The pallid cuckoo has been observed in various different habitats such as in woodland, shrubland, mangrove forest, pastoral country, farmland, golf courses and gardens. However it prefers lightly timbered country with trees and shrubs and a sparse under-story where it can best hunt for prey.

==Behaviour and ecology==
===Food and feeding===
The pallid cuckoo predates primarily on insects such as caterpillars, by hopping down from vantage points to seize their prey either on trees or in the grass. It prefers to eat hairy caterpillars.

===Breeding===
Breeding of the pallid cuckoo occurs between July and December. The pallid cuckoo is a generalist brood parasite. Brood parasites lay their eggs in the nests of other species, abandoning their egg and leaving it to the care of the host bird whose nest it is in. If the host does not detect the intrusion and subsequently reject the egg it will raise the resulting chick as its own. The pallid cuckoo is recorded to have exploited over 100 different species of passerines, though not all of these have been observed to raise chicks to fledgling.
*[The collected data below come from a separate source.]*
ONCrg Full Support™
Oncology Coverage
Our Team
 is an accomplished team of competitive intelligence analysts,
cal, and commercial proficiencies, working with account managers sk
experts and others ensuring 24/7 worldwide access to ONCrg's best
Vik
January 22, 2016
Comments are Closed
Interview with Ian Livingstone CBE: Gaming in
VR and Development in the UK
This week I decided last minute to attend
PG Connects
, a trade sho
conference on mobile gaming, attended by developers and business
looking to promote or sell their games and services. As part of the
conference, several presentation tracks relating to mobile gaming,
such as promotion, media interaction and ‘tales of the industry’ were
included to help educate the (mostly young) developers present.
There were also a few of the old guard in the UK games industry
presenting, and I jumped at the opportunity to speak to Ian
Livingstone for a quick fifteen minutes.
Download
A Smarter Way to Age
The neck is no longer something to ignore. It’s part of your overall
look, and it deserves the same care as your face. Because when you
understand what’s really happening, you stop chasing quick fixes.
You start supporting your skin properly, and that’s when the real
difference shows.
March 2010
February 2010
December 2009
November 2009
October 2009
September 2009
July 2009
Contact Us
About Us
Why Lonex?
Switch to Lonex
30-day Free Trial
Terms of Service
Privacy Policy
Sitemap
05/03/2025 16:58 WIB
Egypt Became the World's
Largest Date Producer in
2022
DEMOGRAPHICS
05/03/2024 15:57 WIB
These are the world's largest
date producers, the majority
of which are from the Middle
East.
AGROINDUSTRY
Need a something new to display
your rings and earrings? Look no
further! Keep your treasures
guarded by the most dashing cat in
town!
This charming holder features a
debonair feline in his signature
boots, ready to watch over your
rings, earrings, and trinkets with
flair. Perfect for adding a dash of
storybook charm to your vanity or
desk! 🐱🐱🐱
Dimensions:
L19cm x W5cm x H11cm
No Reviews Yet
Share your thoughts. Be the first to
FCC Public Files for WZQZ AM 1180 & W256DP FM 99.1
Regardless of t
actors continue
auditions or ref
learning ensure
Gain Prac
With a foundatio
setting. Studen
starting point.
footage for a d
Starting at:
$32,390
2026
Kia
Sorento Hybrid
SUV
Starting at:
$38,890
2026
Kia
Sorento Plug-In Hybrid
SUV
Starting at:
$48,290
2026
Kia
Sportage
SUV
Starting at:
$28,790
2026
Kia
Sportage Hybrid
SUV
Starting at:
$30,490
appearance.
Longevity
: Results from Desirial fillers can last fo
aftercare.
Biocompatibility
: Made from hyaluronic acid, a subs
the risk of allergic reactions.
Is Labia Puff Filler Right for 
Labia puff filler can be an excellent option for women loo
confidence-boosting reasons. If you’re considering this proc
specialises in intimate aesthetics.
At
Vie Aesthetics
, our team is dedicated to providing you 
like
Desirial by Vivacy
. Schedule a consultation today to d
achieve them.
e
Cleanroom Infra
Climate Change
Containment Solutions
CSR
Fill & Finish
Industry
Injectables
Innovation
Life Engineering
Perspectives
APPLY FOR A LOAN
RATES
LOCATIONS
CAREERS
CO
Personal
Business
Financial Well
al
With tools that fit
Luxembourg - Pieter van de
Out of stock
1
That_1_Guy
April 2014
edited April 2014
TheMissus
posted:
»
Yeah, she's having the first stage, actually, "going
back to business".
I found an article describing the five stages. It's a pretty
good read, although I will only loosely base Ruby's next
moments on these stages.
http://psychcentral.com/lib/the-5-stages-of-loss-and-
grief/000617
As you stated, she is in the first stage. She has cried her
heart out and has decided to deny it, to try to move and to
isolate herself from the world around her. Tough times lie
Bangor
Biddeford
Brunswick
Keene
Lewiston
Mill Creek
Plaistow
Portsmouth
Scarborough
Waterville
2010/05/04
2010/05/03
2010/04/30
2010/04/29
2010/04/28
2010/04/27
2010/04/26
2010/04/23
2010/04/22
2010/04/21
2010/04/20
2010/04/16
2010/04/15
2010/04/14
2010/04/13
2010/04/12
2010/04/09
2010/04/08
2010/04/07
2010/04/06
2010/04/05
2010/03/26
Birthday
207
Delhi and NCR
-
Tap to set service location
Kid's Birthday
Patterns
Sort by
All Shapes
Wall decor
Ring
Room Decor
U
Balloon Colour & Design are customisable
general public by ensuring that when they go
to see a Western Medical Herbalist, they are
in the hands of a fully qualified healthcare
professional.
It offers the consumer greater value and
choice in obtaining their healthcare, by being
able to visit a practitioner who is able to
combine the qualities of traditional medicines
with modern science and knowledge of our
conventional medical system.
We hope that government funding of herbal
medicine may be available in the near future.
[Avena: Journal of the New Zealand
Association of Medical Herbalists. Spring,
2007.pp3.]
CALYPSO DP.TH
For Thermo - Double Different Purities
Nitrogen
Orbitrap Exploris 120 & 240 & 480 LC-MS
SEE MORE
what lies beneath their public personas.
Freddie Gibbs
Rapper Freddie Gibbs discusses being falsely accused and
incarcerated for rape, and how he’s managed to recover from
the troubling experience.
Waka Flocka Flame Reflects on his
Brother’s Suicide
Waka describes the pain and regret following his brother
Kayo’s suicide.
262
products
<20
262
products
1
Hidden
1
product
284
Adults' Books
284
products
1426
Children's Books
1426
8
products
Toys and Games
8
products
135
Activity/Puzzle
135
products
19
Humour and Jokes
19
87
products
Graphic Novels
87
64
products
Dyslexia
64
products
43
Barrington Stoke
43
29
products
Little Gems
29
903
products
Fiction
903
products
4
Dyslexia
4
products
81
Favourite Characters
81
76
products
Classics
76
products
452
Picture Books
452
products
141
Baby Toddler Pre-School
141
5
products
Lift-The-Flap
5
Hosts observed to raise chicks to fledgling include the hooded robin, dusky robin, jacky-winter, golden whistler, rufous whistler, willie wagtail, red wattlebird, little wattlebird, bell miner, noisy miner, yellow-throated miner, yellow-faced honeyeater, singing honeyeater, white-eared honeyeater, yellow-throated honeyeater, yellow-tufted honeyeater, yellow-plumed honeyeater, grey-fronted honeyeater, fuscous honeyeater, white-plumed honeyeater, black-chinned honeyeater, strong-billed honeyeater, brown-headed honeyeater, white-naped honeyeater, black-headed honeyeater, eastern spinebill, western spinebill, white-breasted woodswallow, masked woodswallow, white-browed woodswallow, black-faced woodswallow and dusky woodswallow. Of these, all major hosts belong to the family Meliphagidae.